Okay, so now for a light bit of sharing (aka gossip).  The Drummer and the Ex just met each other a few weeks ago at LA Gay Pride.  Being completely honest, I have thought about how this meeting would go SEVERAL times over the past two years.  When I say several, I probably really mean hundreds.

I had gotten an invite to a friend's annual Pride Brunch.  This was a brunch that I went to every year when I was with The Ex.  We had a blast.  Lots of vodka.  Then we would all head to the parade and eventually all lose each other and have stories of our "lost Pride Sunday" to share the next time that we would find ourselves in the same room together.  Obviously, I hadn't been invited back since the Ex and I broke up.  This was his friend and I totally get it.

But this year, I got an invite.  And I thought, "Why the hell not?"  Enough time had passed and honestly, I thought that it was high time these two met.  I wasn't going to be fearful about how it was going to go down.  So The Drummer and I went with another friend of ours.  He wasn't there when we arrived.  So I just headed straight to the vodka and we all had drinks.  I saw some old friends I haven't seen in almost three years.  It was a great catch up.  There was one person in particular who definitely seemed a little scared to see me.  He looked at me like he was going to get in trouble when my Ex found out that we had talked.  Actually, he looked as if my Ex had a mini bomb implanted in his skull that was about to go off.

So we came and went from the party without seeing him.  We went to go watch the parade and as he headed down the street towards the parade I saw a mutual friend of ours and then I saw the Ex and his boyfriend.  I had enough vodka in me that I didn't skip a beat.  I went and talked to the friend first.

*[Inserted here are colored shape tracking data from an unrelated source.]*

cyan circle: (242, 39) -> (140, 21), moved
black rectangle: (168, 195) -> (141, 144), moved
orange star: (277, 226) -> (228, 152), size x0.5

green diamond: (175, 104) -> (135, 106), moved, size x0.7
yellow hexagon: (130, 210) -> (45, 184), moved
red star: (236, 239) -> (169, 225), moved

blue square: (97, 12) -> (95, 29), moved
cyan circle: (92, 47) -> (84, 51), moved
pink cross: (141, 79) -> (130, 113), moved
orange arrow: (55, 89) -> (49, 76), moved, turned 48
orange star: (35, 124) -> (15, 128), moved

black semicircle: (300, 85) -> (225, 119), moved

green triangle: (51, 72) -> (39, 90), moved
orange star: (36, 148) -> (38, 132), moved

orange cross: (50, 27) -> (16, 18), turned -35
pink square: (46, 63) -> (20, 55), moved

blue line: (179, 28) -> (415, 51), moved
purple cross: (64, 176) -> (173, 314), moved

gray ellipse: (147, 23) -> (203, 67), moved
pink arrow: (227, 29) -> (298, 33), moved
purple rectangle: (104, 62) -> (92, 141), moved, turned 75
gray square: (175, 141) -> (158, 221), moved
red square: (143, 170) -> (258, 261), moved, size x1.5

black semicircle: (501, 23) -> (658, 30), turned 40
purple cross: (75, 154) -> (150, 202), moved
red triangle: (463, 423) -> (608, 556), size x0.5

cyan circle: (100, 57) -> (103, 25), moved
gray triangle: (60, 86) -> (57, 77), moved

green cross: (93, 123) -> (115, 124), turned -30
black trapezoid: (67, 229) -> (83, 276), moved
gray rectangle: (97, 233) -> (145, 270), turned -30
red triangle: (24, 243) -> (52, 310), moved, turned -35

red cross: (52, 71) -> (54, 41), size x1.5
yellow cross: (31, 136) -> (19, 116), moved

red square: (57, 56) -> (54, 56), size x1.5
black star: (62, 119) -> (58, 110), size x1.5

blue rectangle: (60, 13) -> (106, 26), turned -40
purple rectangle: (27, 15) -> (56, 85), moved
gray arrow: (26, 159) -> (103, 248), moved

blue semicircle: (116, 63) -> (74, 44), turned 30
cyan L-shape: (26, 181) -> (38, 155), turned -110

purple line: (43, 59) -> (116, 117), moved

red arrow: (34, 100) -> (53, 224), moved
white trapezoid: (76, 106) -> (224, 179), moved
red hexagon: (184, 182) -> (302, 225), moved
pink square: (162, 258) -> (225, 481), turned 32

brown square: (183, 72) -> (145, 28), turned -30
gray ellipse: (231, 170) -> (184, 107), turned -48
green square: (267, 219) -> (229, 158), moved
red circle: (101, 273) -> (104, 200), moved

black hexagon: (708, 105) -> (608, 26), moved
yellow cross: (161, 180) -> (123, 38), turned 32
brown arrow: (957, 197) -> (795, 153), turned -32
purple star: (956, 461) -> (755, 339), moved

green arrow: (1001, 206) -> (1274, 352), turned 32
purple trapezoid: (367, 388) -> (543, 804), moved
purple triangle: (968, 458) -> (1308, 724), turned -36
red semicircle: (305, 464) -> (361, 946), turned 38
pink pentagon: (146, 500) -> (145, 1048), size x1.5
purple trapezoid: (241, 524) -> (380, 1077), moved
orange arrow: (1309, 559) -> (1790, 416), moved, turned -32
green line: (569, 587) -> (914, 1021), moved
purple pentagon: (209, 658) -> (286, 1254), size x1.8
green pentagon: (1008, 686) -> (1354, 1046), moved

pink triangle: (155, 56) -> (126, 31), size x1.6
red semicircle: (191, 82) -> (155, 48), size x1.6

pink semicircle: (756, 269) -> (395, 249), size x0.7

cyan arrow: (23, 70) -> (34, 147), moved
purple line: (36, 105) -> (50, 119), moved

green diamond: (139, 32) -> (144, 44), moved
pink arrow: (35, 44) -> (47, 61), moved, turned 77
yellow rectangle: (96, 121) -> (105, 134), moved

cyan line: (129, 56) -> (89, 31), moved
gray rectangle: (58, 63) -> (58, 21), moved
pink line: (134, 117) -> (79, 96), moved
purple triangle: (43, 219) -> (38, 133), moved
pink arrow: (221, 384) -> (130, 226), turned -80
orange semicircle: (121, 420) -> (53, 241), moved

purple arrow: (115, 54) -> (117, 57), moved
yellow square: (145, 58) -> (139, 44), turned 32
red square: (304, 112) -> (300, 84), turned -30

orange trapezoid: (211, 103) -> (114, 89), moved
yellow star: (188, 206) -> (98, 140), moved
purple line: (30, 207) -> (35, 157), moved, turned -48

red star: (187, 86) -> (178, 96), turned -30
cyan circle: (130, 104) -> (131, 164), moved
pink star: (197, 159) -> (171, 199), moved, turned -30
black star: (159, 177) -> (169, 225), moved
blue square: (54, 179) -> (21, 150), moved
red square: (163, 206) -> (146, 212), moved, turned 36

While we were chatting, I caught the eye of my Ex.  Also, I should mention at this point that The Drummer has no idea who I'm taking to.  It could be any gay friend of mine.  So after we caught each other's eye and I waved, I marched up to my Ex.  I gave him a hug and probably a kiss on the cheek.  Maybe.  Then I looked down at his shorts.  My Ex is quite the dresser and I saw these shorts with embroidered spiders on them.  It was a classic moment.  My heart got a little warm and I smiled because OF COURSE he had shorts with embroidered spiders.  Just like I would always picture him: a great pair of Prada loafers or a jaunty chapeau or embroidered shorts.

The first thing I said to him was, "It's good to see you."  We chatted for a second.  But then I felt I needed to introduce the Drummer.  So I said, "This is my boyfriend, _____."  Then I turned to The Drummer, who still had no idea who I was about to introduce him to and I said, "_____, this is ___."  It was after the fact, that The Drummer said, "Holy shit, I didn't realize that was ____."  They said hello to one another and then the Ex introduced me to his guy.

And this is the thing that struck me then and still sticks with me.  He never introduced him as his boyfriend, just by his name.  It felt dismissive.  And I have no right to say how this guy should be treated because as another friend mentioned to me a couple of weeks later, it's really up to the boyfriend how he wants to be treated.  Agreed.  So that was over and the last thing I said to my ex was also, "It was good to see you."  And we were off.

Admittedly, I was a little freaked out.  But it happened.  The Drummer was awesome in his surprise at the meeting that finally happened.  And he never said a discouraging thing about him.  Come to think about it, neither did I.  And frankly, that's a little surprising.

I've told friends recently that in my fantasy life, my Ex and I have lunch together.  We sit at some great outdoor table, share a bottle of Soave and say, "Wasn't that a wild ride?  Wow, we were young then."  Then we clink glasses.

Wouldn't it be nice if we could be that civilized?  It would actually be very Noel Coward, which I know would probably tickle us both.